We did try to do enough synthesis and sense making on top of that work that I think you can go in as someone who’s interested in that work and find interesting tracks depending on how much you’re concerned on the tooling side versus the socio-cultural side. There’s that. 

I have been doing a little less network writing over the last couple of months because I’m in the process of standing up a new organization with some old friends to use some of our networked community power to do some collective sense making for folks who are living through the dismantling of the administrative state and weaponization of the federal government in the US specifically. 

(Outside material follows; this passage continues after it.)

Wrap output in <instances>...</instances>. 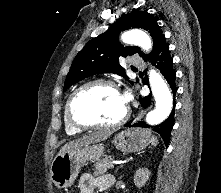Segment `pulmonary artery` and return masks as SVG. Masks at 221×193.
Returning a JSON list of instances; mask_svg holds the SVG:
<instances>
[{"label": "pulmonary artery", "instance_id": "1", "mask_svg": "<svg viewBox=\"0 0 221 193\" xmlns=\"http://www.w3.org/2000/svg\"><path fill=\"white\" fill-rule=\"evenodd\" d=\"M131 63L133 65H136V66H139L142 64V60L137 56V55H134L132 58H131Z\"/></svg>", "mask_w": 221, "mask_h": 193}]
</instances>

On the site where I’ve been writing most recently, wreckage/salvage, that has just my continued pecking away at the work of people like Ursula Franklin. I have a series of Eleanor Ostrom-centric posts from the commons world that I hope to get up relatively soon. There’s quite a lot on there, also on erinkissane.com—I have the archive of the past couple of years of just trying to get my own head into what are the affordances in the Fediverse that are tripping people up? What are the things that aren’t well understood? 

One of the odd things, I guess it’s just a side effect of the fact that the Fediverse has tried to be less indexed and indexable and less of an easy target for surveillance. It’s hard to understand what’s going on a lot of the time. That’s just I think one of the trade-offs, but I’ve tried to pull some of the information that is maybe useful but less easily found into some posts on those two sites. 

I guess a little bit of it connects to the Blue Sky stuff as well, but most of my work has been on Fedi because I’m a believer. I think it’s a great set of technologies that has a long way to go. I’m really excited about the work that the Mastodon team is queuing up for the next year. I think there are some fantastic people working on that project. 

Every so often I talk to someone who’s like, “Well, it just seems like Blue Sky’s got the momentum, so that’s where everything’s at.” I think Blue Sky’s doing really interesting work. I’ve talked about them a lot today, but the model of the Fediverse is still, I think, meaningful and important and exciting. So I have a lot of optimism about the next 12 to 18 months of sort of taking what we’ve all learned collectively over this past many years and trying to make places and tooling on the Fediverse that can be welcoming and safer for more communities who may need more aggressive forms of safety. 

Ethan Zuckerman:

Erin, I’m enormously reassured to know that you’re putting your substantial intellect and energy towards this bigger question of how we survive the next three years, nine months, number of weeks, etc., etc., or perhaps just how we survive the dismantling of not just the administrative state, but frankly so much that goes with it. I will tell you that as a professor at a university on the list of 60 universities targeted by the administration, these changes are enormous and profound and all over the place.

You are, as you always are, tremendously illuminating and I think for people who need more illumination around the Fediverse, we will definitely make sure to share some of that writing. 

She’s Erin Kissane. She’s one of the smartest folks I know at pulling apart incredibly complex socio-technical issues, looking at paths through them that transcend the easy solutions of critiquing or fixing, but really look towards illuminating the complexities of them. Erin, it’s just an honor and a pleasure to have you here. Thank you so much for being with us. 

Erin Kissane:

Ethan, thank you so much for giving me this opportunity. It’s also just really wonderful and heartening to get to talk about this stuff with you, or someone whose work I’ve respected and gone back to for so long and it’s good for the soul. Thank you. The listeners can’t see how pink I am, but thank you. You’re far too kind.